La guignolée soulage mais ne remplace pas un plan de lutte contre la pauvreté

C'était hier jour de grande guignolée des médias, un événement devenu une tradition annuelle de collecte de denrées non périssables et de dons en argent pour les plus démunis. Un beau geste qui ne remplace pas la nécessité d'une action gouvernementale de lutte contre la pauvreté, a toutefois insisté le Collectif pour un Québec sans pauvreté.

Selon les données préliminaires disponibles au moment de mettre sous presse, la récolte de 2008 a permis d'amasser l'équivalent de 4205 sacs d'épicerie et 244 380 $ dans la région de Montréal uniquement. Des chiffres qu'il faudra sans doute revoir à la hausse une fois fait le décompte des multiples dons, ont souligné les organisateurs de l'événement.
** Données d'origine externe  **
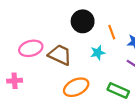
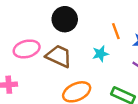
black circle: (83, 21) -> (65, 19), moved

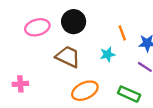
pink ellipse: (27, 49) -> (37, 27), moved

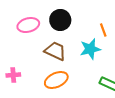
cyan star: (108, 54) -> (90, 49), size x1.5
orange ellipse: (85, 91) -> (56, 80), moved

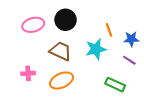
pink cross: (13, 75) -> (28, 73), moved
Les dons recueillis lors de cette journée dans la région de Montréal seront remis à trois organismes bénéficiaires, soit Jeunesse au Soleil, Moisson Montréal et la Société de Saint-Vincent-de-Paul de Montréal. Ces organismes comptent sur la générosité des Québécois pour tenter de combler la demande grandissante de paniers de Noël.

L'an dernier, dans le cadre de la Grande Guignolée des médias, plus de deux millions de dollars ont été amassés et redistribués dans tout le Québec, dont plus de 800 000 $ et plusieurs milliers de sacs d'épicerie de denrées non périssables dans la grande région de Montréal.

Aller plus loin

S'il salue le geste posé par les donateurs, le Collectif pour un Québec sans pauvreté estime néanmoins qu'il faudra beaucoup plus que des élans ponctuels de générosité de la part des citoyens pour s'attaquer concrètement au problème de la pauvreté. Pour cela, le gouvernement devra manifester davantage de volonté politique, a expliqué hier son porte-parole, Robin Couture.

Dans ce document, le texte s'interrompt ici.